» **Data provided**:
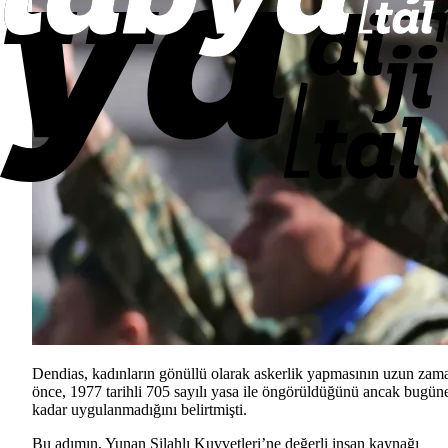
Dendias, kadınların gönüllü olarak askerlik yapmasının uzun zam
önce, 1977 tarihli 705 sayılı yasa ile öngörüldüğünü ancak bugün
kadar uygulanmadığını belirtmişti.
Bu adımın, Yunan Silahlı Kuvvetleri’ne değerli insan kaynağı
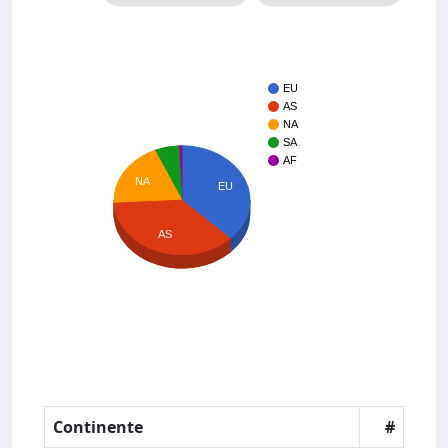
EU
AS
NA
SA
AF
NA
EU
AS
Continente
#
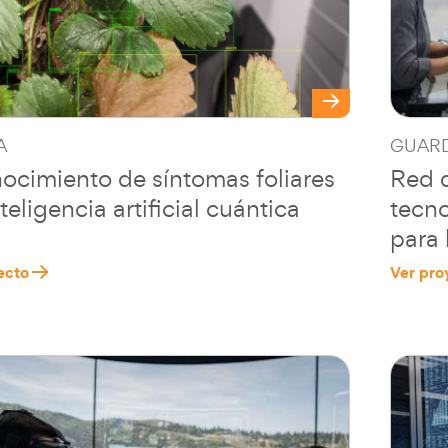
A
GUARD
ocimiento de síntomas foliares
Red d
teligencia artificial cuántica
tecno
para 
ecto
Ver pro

» **Problem to work on**: In your copy of the listing above, reproduce each line exactly and omit all pictures.

» **Task result**:
Dendias, kadınların gönüllü olarak askerlik yapmasının uzun zam
önce, 1977 tarihli 705 sayılı yasa ile öngörüldüğünü ancak bugün
kadar uygulanmadığını belirtmişti.
Bu adımın, Yunan Silahlı Kuvvetleri’ne değerli insan kaynağı
EU
AS
NA
SA
AF
NA
EU
AS
Continente
#
A
GUARD
ocimiento de síntomas foliares
Red d
teligencia artificial cuántica
tecno
para 
ecto
Ver pro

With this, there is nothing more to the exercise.